Tuesday, June 22, 2010

2009 Lao Shan Cha (“Korea type”)

Shandong Province of China is quite close to South Korea, being separated just by small part of Yellow Sea. Laoshan District, part of this province is even closer – and that’s where this tea is from.

Having a large Korean minority and similar geographical conditions to South Korea, Shandong is, as far as I know, the northernmost place in China to produce tea. It thus is no wonder that these teas are said to be really similar to Korean teas, being often even labeled as “Korean type” and other names that have something to do with this neighbouring country.

When you consider all these factors, this tea can be accused of being another cheap, Chinese fake of product far more expensive – can be, but it’s not so accurate, as most similarities end in point of geographical location and appearance of the leaves.

This sample was thankfully received as a small curiosity to try.

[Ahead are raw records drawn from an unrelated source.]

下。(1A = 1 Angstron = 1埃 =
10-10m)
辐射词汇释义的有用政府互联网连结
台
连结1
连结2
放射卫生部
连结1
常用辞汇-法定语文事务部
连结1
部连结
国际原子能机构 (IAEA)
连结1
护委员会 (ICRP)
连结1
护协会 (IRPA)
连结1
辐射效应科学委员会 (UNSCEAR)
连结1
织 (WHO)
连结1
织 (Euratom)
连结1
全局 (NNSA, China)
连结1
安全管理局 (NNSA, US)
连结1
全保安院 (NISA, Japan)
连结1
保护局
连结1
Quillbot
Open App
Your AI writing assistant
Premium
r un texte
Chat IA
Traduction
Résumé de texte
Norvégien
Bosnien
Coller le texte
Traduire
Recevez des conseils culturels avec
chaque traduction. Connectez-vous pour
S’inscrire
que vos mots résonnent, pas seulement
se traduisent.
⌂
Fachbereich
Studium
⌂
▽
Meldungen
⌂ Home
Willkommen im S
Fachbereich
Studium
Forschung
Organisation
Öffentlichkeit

I was really curious; wouldn't it be nice to have a cheap tea, similar to much more expensive Korean greens for everyday drinking?

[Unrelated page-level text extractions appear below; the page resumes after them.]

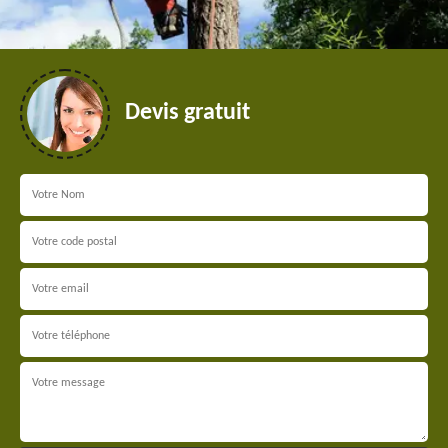
Devis gratuit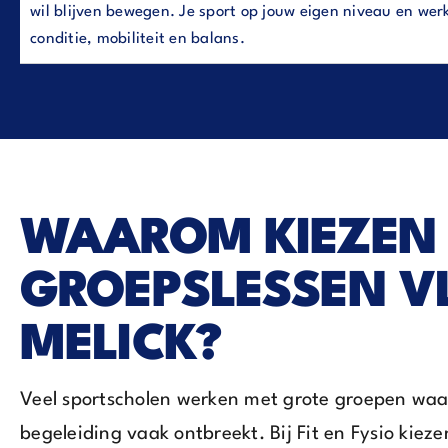
wil blijven bewegen. Je sport op jouw eigen niveau en werk
conditie, mobiliteit en balans.
WAAROM KIEZEN
GROEPSLESSEN VL
MELICK?
Veel sportscholen werken met grote groepen waa
begeleiding vaak ontbreekt. Bij Fit en Fysio kie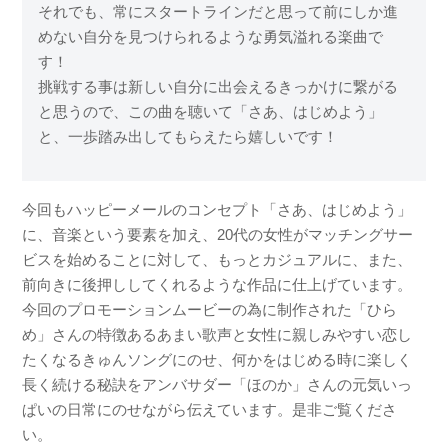
それでも、常にスタートラインだと思って前にしか進
めない自分を見つけられるような勇気溢れる楽曲で
す！
挑戦する事は新しい自分に出会えるきっかけに繋がる
と思うので、この曲を聴いて「さあ、はじめよう」
と、一歩踏み出してもらえたら嬉しいです！
今回もハッピーメールのコンセプト「さあ、はじめよう」
に、音楽という要素を加え、20代の女性がマッチングサー
ビスを始めることに対して、もっとカジュアルに、また、
前向きに後押ししてくれるような作品に仕上げています。
今回のプロモーションムービーの為に制作された「ひら
め」さんの特徴あるあまい歌声と女性に親しみやすい恋し
たくなるきゅんソングにのせ、何かをはじめる時に楽しく
長く続ける秘訣をアンバサダー「ほのか」さんの元気いっ
ぱいの日常にのせながら伝えています。是非ご覧くださ
い。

First surprise comes after opening the package, as dry leaves smell similar to Vietnamese green teas rather than Korean. It’s a bit rough, somehow sour scent; it’s also evident that this tea already isn’t fresh.

This character continues and deepens in first infusion, which is quite spicy and muggy in taste and even more sour in smell. There is also quite strong bitterness; not that noble, desired bitterness, but something not so pleasant and even disturbing in some way. I’m in a strong need to eat something sweet after drinking this tea.

Second infusion is absolutely the same, not bringing out anything new or interesting.

So is the third infusion.

I made just three infusions; the tea hasn’t impressed me. Maybe it’s because I expected something completely different, but there was nothing that special in this tea. Or maybe my taste buds are too spoiled. I'm not telling that it's absolutely bad, but...

Next review is finally going to be real Korean green tea, specifically 2010 Jungjak Nokcha by Jukro Tea Company. I can already say that it’s incredibly wonderful.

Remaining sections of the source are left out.